*** Stored data ***
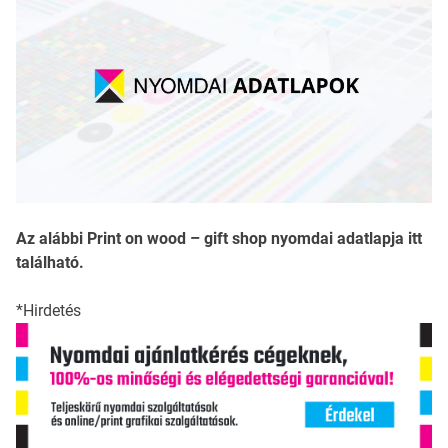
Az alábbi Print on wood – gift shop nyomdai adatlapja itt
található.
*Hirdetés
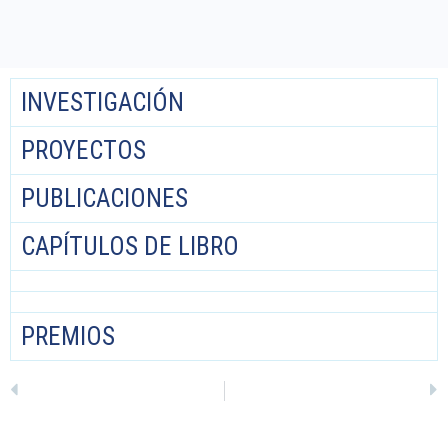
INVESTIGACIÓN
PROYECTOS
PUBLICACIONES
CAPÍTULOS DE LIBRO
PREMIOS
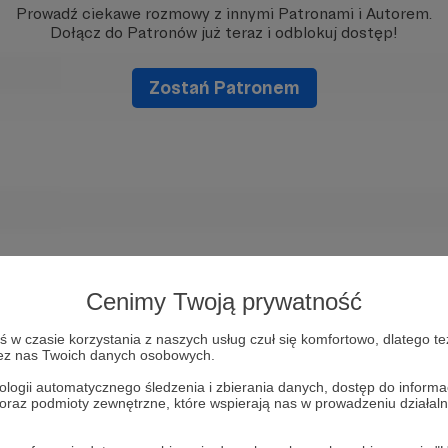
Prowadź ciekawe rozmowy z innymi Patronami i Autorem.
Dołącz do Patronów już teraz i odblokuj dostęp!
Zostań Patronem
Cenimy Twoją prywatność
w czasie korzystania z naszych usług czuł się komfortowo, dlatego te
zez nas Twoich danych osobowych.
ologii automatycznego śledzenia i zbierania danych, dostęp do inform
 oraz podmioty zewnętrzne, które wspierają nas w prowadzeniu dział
*** End of Stored data ***
What needs to be done: The answer should be an exact copy of the lines from the one containing "w czasie korzystania" through the last line of the entries, both included.

Your response:
w czasie korzystania z naszych usług czuł się komfortowo, dlatego te
zez nas Twoich danych osobowych.
ologii automatycznego śledzenia i zbierania danych, dostęp do inform
 oraz podmioty zewnętrzne, które wspierają nas w prowadzeniu dział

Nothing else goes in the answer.